Some people are genetically vulnerable to PTSD and depression if they suffer trauma. On the other hand, some people are more resilient to PTSD. "The military knows that there is a spectrum of resilience,'' says Dr. Joan Anzia, a psychiatrist at Northwestern Memorial Hospital who has worked with PTSD patients, "thus the selection of super-resilient Navy Seals and Army Rangers. It has nothing to do with moral strength."
It wasn't until after years of lobbying by Vietnam veterans and their advocates that the American Psychiatric Association added PTSD in 1980 to its Diagnostic and Statistical Manual of Mental Disorders. Its symptoms include depression, anxiety, dread and insomnia.
There are vets who pretend to have PTSD, hoping to get money from the VA. "But experienced PTSD clinicians can tell the difference," says Anzia. "We know the objective signs and symptoms to look for. It can't be faked for long."
The symptoms can last decades, often a lifetime. About 30 percent of Vietnam veterans were afflicted with PTSD, and many of those now-60ish veterans are still receiving therapy. The VA is being stretched to its limits; "The government is going to have to bite the bullet," says Mundt. "This is going to be tremendously expensive."
He tells his psychology trainees that for every soldier killed by a roadside bomb, at least five of his buddies saw it happen. "They will be our clients," he says.

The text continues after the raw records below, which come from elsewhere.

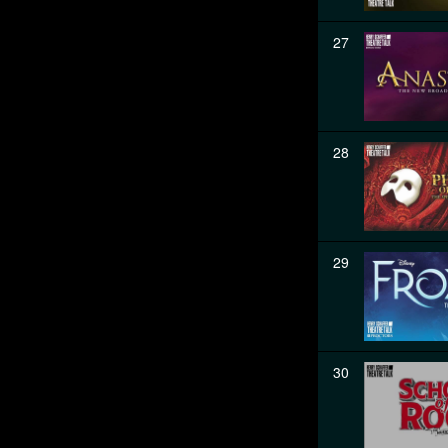
27
28
29
30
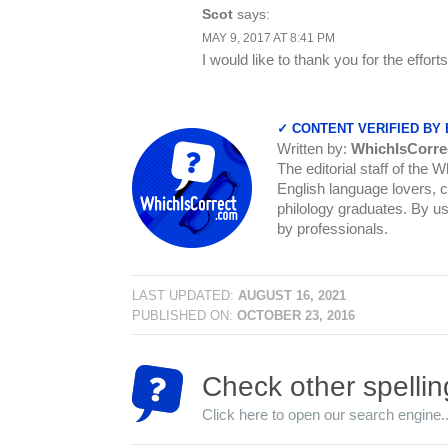
Scot
says:
MAY 9, 2017 AT 8:41 PM
I would like to thank you for the effort
✓ CONTENT VERIFIED BY
Written by:
WhichIsCorre
The editorial staff of the 
English language lovers, c
philology graduates. By us
by professionals.
LAST UPDATED:
AUGUST 16, 2021
PUBLISHED ON:
OCTOBER 23, 2016
Check other spellin
Click here to open our search engine..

Armed with Frisch's psychological report on his condition, Cherry turned himself in to military authorities in March 2007, 15 months after going AWOL, and was sent back to Ft. Drum. He was hoping to be discharged because of his condition.
Instead, the Army decided to court-martial him. He faced a year in prison and a bad-conduct discharge, which could haunt him when he looked for work in the civilian world.
The Army's decision hit him hard. It smashed the little faith he had left in the uniform he had worn proudly for nearly five years. Still, he tried to hide his hurt. He laughed when he heard what the brass planned to do to him. He would fight them, of course. He was a soldier. Hooyah.